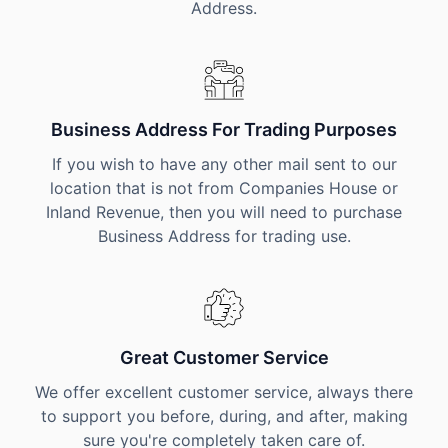
Address.
Business Address For Trading Purposes
If you wish to have any other mail sent to our
location that is not from Companies House or
Inland Revenue, then you will need to purchase
Business Address for trading use.
Great Customer Service
We offer excellent customer service, always there
to support you before, during, and after, making
sure you're completely taken care of.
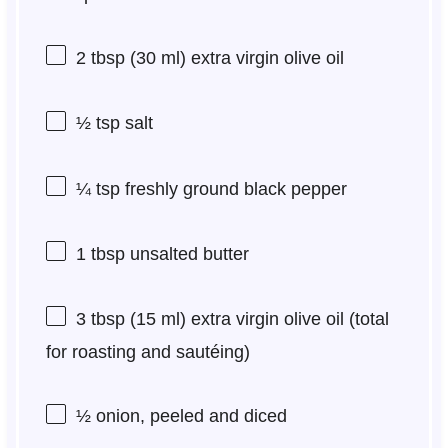
2 tbsp
(
30
ml) extra virgin olive oil
½ tsp
salt
¼ tsp
freshly ground black pepper
1 tbsp
unsalted butter
3 tbsp
(
15
ml) extra virgin olive oil (total
for roasting and sautéing)
½
onion, peeled and diced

(EXERCISE PROMPT):
Would you please set down the listing above exactly, minus its images?

(WRITTEN RESPONSE):
Address.
Business Address For Trading Purposes
If you wish to have any other mail sent to our
location that is not from Companies House or
Inland Revenue, then you will need to purchase
Business Address for trading use.
Great Customer Service
We offer excellent customer service, always there
to support you before, during, and after, making
sure you're completely taken care of.
2 tbsp
(
30
ml) extra virgin olive oil
½ tsp
salt
¼ tsp
freshly ground black pepper
1 tbsp
unsalted butter
3 tbsp
(
15
ml) extra virgin olive oil (total
for roasting and sautéing)
½
onion, peeled and diced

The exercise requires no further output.